■ Problem statement
So long as no pictures are carried over, output the records below exactly.

►

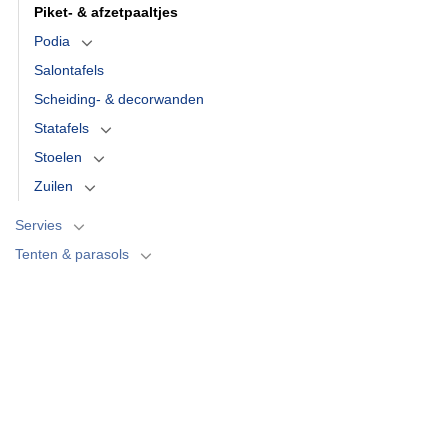
Piket- & afzetpaaltjes
Podia
Salontafels
Scheiding- & decorwanden
Statafels
Stoelen
Zuilen
Servies
Tenten & parasols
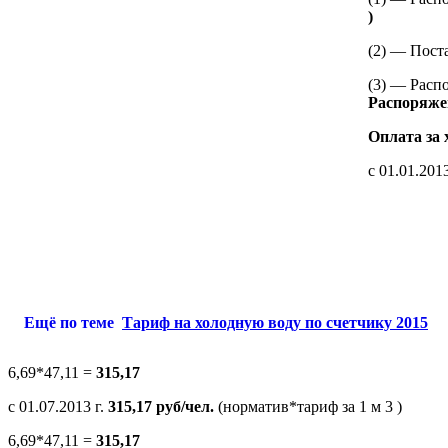
)
(2) — Пост
(3) — Расп
Распоряже
Оплата за
с 01.01.2013
Ещё по теме
Тариф на холодную воду по счетчику 2015
6,69*47,11 =
315,17
с 01.07.2013 г.
315,17 руб/чел.
(норматив*тариф за 1 м 3 )
6,69*47,11 =
315,17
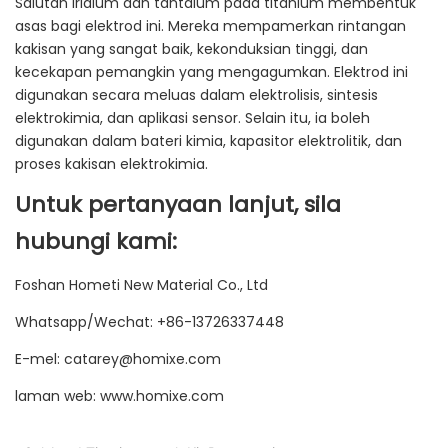
Salutan iridium dan tantalum pada titanium membentuk
asas bagi elektrod ini. Mereka mempamerkan rintangan
kakisan yang sangat baik, kekonduksian tinggi, dan
kecekapan pemangkin yang mengagumkan. Elektrod ini
digunakan secara meluas dalam elektrolisis, sintesis
elektrokimia, dan aplikasi sensor. Selain itu, ia boleh
digunakan dalam bateri kimia, kapasitor elektrolitik, dan
proses kakisan elektrokimia.
Untuk pertanyaan lanjut, sila
hubungi kami:
Foshan Hometi New Material Co., Ltd
Whatsapp/Wechat: +86-13726337448
E-mel: catarey@homixe.com
laman web: www.homixe.com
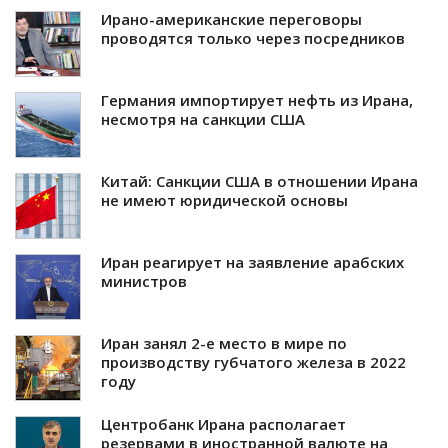
Ирано-американские переговоры
проводятся только через посредников
Германия импортирует нефть из Ирана,
несмотря на санкции США
Китай: Санкции США в отношении Ирана
не имеют юридической основы
Иран реагирует на заявление арабских
министров
Иран занял 2-е место в мире по
производству губчатого железа в 2022
году
Центробанк Ирана располагает
резервами в иностранной валюте на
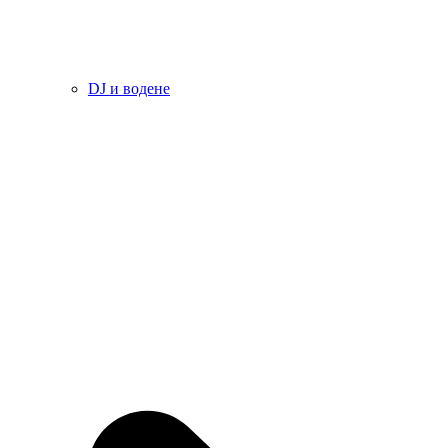
DJ и водене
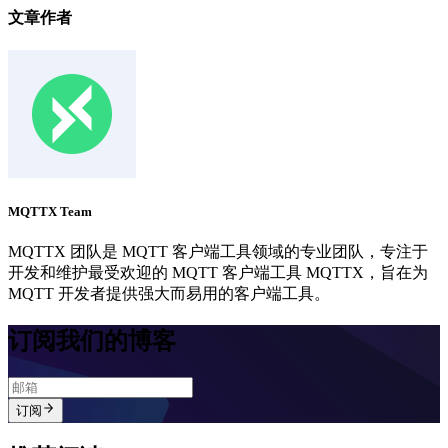
文章作者
MQTTX Team
MQTTX 团队是 MQTT 客户端工具领域的专业团队，专注于
开发和维护最受欢迎的 MQTT 客户端工具 MQTTX，旨在为
MQTT 开发者提供强大而易用的客户端工具。
订阅我们的博客
订阅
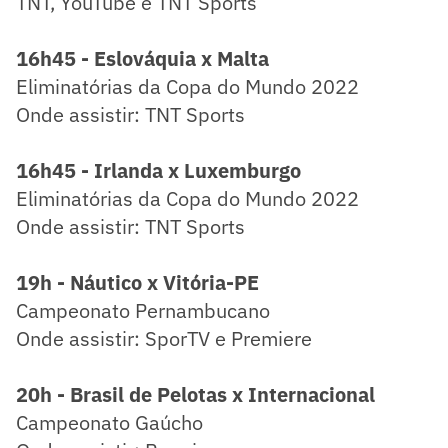
TNT, YouTube e TNT Sports
16h45 - Eslováquia x Malta
Eliminatórias da Copa do Mundo 2022
Onde assistir: TNT Sports
16h45 - Irlanda x Luxemburgo
Eliminatórias da Copa do Mundo 2022
Onde assistir: TNT Sports
19h - Náutico x Vitória-PE
Campeonato Pernambucano
Onde assistir: SporTV e Premiere
20h - Brasil de Pelotas x Internacional
Campeonato Gaúcho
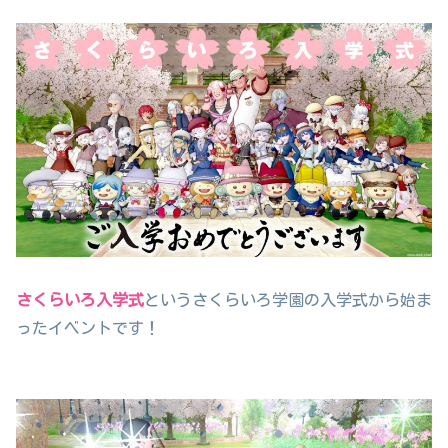
さくらいろ入学式
というさくらいろ学園の入学式から始ま
ったイベントです！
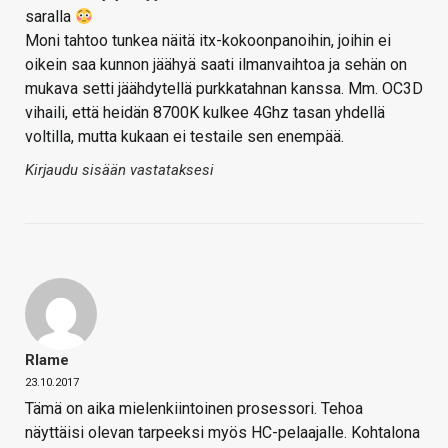
saralla
Moni tahtoo tunkea näitä itx-kokoonpanoihin, joihin ei
oikein saa kunnon jäähyä saati ilmanvaihtoa ja sehän on
mukava setti jäähdytellä purkkatahnan kanssa. Mm. OC3D
vihaili, että heidän 8700K kulkee 4Ghz tasan yhdellä
voltilla, mutta kukaan ei testaile sen enempää.
Kirjaudu sisään vastataksesi
Rlame
23.10.2017
Tämä on aika mielenkiintoinen prosessori. Tehoa
näyttäisi olevan tarpeeksi myös HC-pelaajalle. Kohtalona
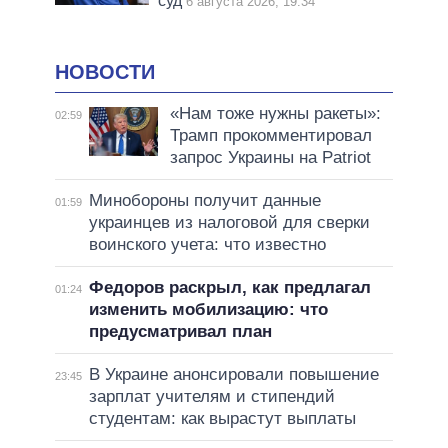
суд
6 августа 2026, 19:34
НОВОСТИ
«Нам тоже нужны ракеты»:
02:59
Трамп прокомментировал
запрос Украины на Patriot
Минобороны получит данные
01:59
украинцев из налоговой для сверки
воинского учета: что известно
Федоров раскрыл, как предлагал
01:24
изменить мобилизацию: что
предусматривал план
В Украине анонсировали повышение
23:45
зарплат учителям и стипендий
студентам: как вырастут выплаты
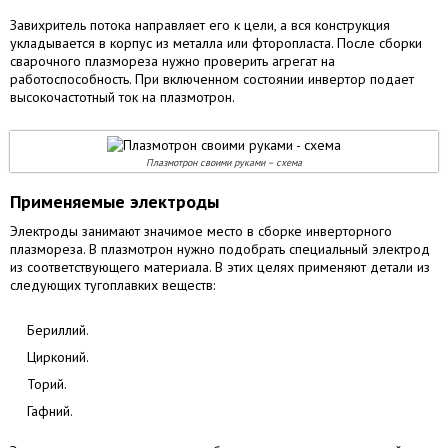
Завихритель потока направляет его к цели, а вся конструкция
укладывается в корпус из металла или фторопласта. После сборки
сварочного плазмореза нужно проверить агрегат на
работоспособность. При включенном состоянии инвертор подает
высокочастотный ток на плазмотрон.
Плазмотрон своими руками – схема
Применяемые электроды
Электроды занимают значимое место в сборке инверторного
плазмореза. В плазмотрон нужно подобрать специальный электрод
из соответствующего материала. В этих целях применяют детали из
следующих тугоплавких веществ:
Бериллий.
Цирконий.
Торий.
Гафний.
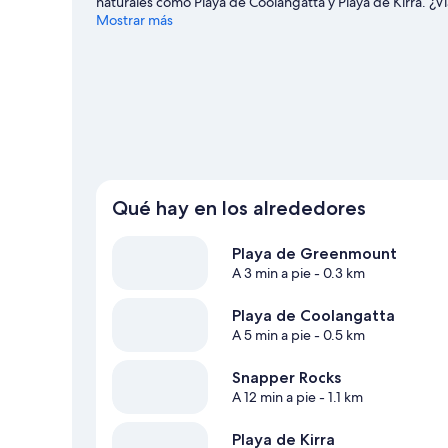
naturales como Playa de Coolangatta y Playa de Kirra. ¿Via
School o a Timezone Coolangatta. Tendrás oportunidad de
Mostrar más
ejemplo, surf o bodyboard), pero también podrás vivir g
las inmediaciones.
Ver guía de viaje de Tweed Heads
Qué hay en los alrededores
Playa de Greenmount
A 3 min a pie
- 0.3 km
Playa de Coolangatta
A 5 min a pie
- 0.5 km
Snapper Rocks
A 12 min a pie
- 1.1 km
Playa de Kirra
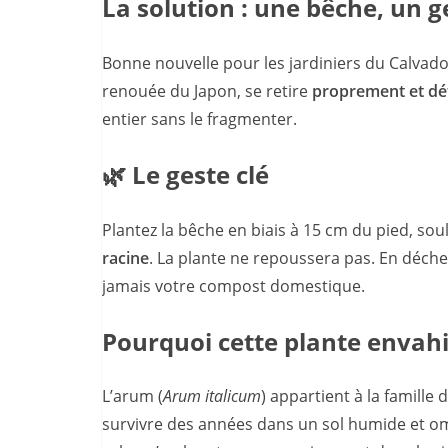
La solution : une bêche, un ges
Bonne nouvelle pour les jardiniers du Calvados 
renouée du Japon, se retire
proprement et dé
entier sans le fragmenter.
🌿 Le geste clé
Plantez la bêche en biais à 15 cm du pied, sou
racine
. La plante ne repoussera pas. En déchet
jamais votre compost domestique.
Pourquoi cette plante envahit
L’arum (
Arum italicum
) appartient à la famill
survivre des années dans un sol humide et omb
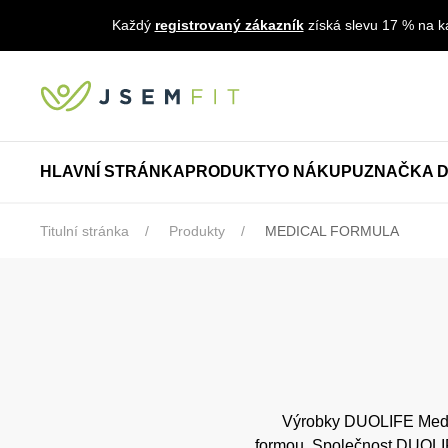
Každý
registrovaný zákazník
získá slevu 17 % na ka
HLAVNÍ STRÁNKA
PRODUKTY
O NÁKUPU
ZNAČKA D
Titulní stránka
Produkty
MEDICAL FORMULA
Výrobky DUOLIFE Medic
formou. Společnost DUOLIFE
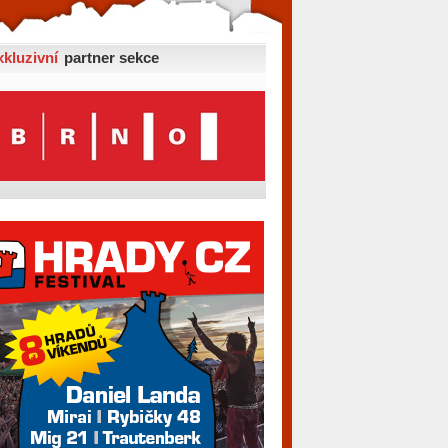
xkluzivní
partner sekce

◄

■ Solution for this task
Piket- & afzetpaaltjes
Podia
Salontafels
Scheiding- & decorwanden
Statafels
Stoelen
Zuilen
Servies
Tenten & parasols
)
(2) — Пост
(3) — Расп
Распоряже
Оплата за
с 01.01.2013
Ещё по теме
Тариф на холодную воду по счетчику 2015
6,69*47,11 =
315,17
с 01.07.2013 г.
315,17 руб/чел.
(норматив*тариф за 1 м 3 )
6,69*47,11 =
315,17
Salutan iridium dan tantalum pada titanium membentuk
asas bagi elektrod ini. Mereka mempamerkan rintangan
kakisan yang sangat baik, kekonduksian tinggi, dan
kecekapan pemangkin yang mengagumkan. Elektrod ini
digunakan secara meluas dalam elektrolisis, sintesis
elektrokimia, dan aplikasi sensor. Selain itu, ia boleh
digunakan dalam bateri kimia, kapasitor elektrolitik, dan
proses kakisan elektrokimia.
Untuk pertanyaan lanjut, sila
hubungi kami:
Foshan Hometi New Material Co., Ltd
Whatsapp/Wechat: +86-13726337448
E-mel: catarey@homixe.com
laman web: www.homixe.com
Ирано-американские переговоры
проводятся только через посредников
Германия импортирует нефть из Ирана,
несмотря на санкции США
Китай: Санкции США в отношении Ирана
не имеют юридической основы
Иран реагирует на заявление арабских
министров
Иран занял 2-е место в мире по
производству губчатого железа в 2022
году
Центробанк Ирана располагает
резервами в иностранной валюте на
DJ и водене
文章作者
MQTTX Team
MQTTX 团队是 MQTT 客户端工具领域的专业团队，专注于
开发和维护最受欢迎的 MQTT 客户端工具 MQTTX，旨在为
MQTT 开发者提供强大而易用的客户端工具。
订阅我们的博客
订阅
TNT, YouTube e TNT Sports
16h45 - Eslováquia x Malta
Eliminatórias da Copa do Mundo 2022
Onde assistir: TNT Sports
16h45 - Irlanda x Luxemburgo
Eliminatórias da Copa do Mundo 2022
Onde assistir: TNT Sports
19h - Náutico x Vitória-PE
Campeonato Pernambucano
Onde assistir: SporTV e Premiere
20h - Brasil de Pelotas x Internacional
Campeonato Gaúcho
さくらいろ入学式
というさくらいろ学園の入学式から始ま
ったイベントです！
saralla
Moni tahtoo tunkea näitä itx-kokoonpanoihin, joihin ei
oikein saa kunnon jäähyä saati ilmanvaihtoa ja sehän on
mukava setti jäähdytellä purkkatahnan kanssa. Mm. OC3D
vihaili, että heidän 8700K kulkee 4Ghz tasan yhdellä
voltilla, mutta kukaan ei testaile sen enempää.
Kirjaudu sisään vastataksesi
Rlame
23.10.2017
Tämä on aika mielenkiintoinen prosessori. Tehoa
näyttäisi olevan tarpeeksi myös HC-pelaajalle. Kohtalona
суд
6 августа 2026, 19:34
НОВОСТИ
«Нам тоже нужны ракеты»:
02:59
Трамп прокомментировал
запрос Украины на Patriot
Минобороны получит данные
01:59
украинцев из налоговой для сверки
воинского учета: что известно
Федоров раскрыл, как предлагал
01:24
изменить мобилизацию: что
предусматривал план
В Украине анонсировали повышение
23:45
зарплат учителям и стипендий
студентам: как вырастут выплаты
Завихритель потока направляет его к цели, а вся конструкция
укладывается в корпус из металла или фторопласта. После сборки
сварочного плазмореза нужно проверить агрегат на
работоспособность. При включенном состоянии инвертор подает
высокочастотный ток на плазмотрон.
Плазмотрон своими руками – схема
Применяемые электроды
Электроды занимают значимое место в сборке инверторного
плазмореза. В плазмотрон нужно подобрать специальный электрод
из соответствующего материала. В этих целях применяют детали из
следующих тугоплавких веществ:
Бериллий.
Цирконий.
Торий.
Гафний.
naturales como Playa de Coolangatta y Playa de Kirra. ¿Via
School o a Timezone Coolangatta. Tendrás oportunidad de
Mostrar más
ejemplo, surf o bodyboard), pero también podrás vivir g
las inmediaciones.
Ver guía de viaje de Tweed Heads
Qué hay en los alrededores
Playa de Greenmount
A 3 min a pie
- 0.3 km
Playa de Coolangatta
A 5 min a pie
- 0.5 km
Snapper Rocks
A 12 min a pie
- 1.1 km
Playa de Kirra
La solution : une bêche, un ges
Bonne nouvelle pour les jardiniers du Calvados 
renouée du Japon, se retire
proprement et dé
entier sans le fragmenter.
🌿 Le geste clé
Plantez la bêche en biais à 15 cm du pied, sou
racine
. La plante ne repoussera pas. En déchet
jamais votre compost domestique.
Pourquoi cette plante envahit
L’arum (
Arum italicum
) appartient à la famill
survivre des années dans un sol humide et omb
Každý
registrovaný zákazník
získá slevu 17 % na ka
HLAVNÍ STRÁNKA
PRODUKTY
O NÁKUPU
ZNAČKA D
Titulní stránka
Produkty
MEDICAL FORMULA
Výrobky DUOLIFE Medic
formou. Společnost DUOLIFE
xkluzivní
partner sekce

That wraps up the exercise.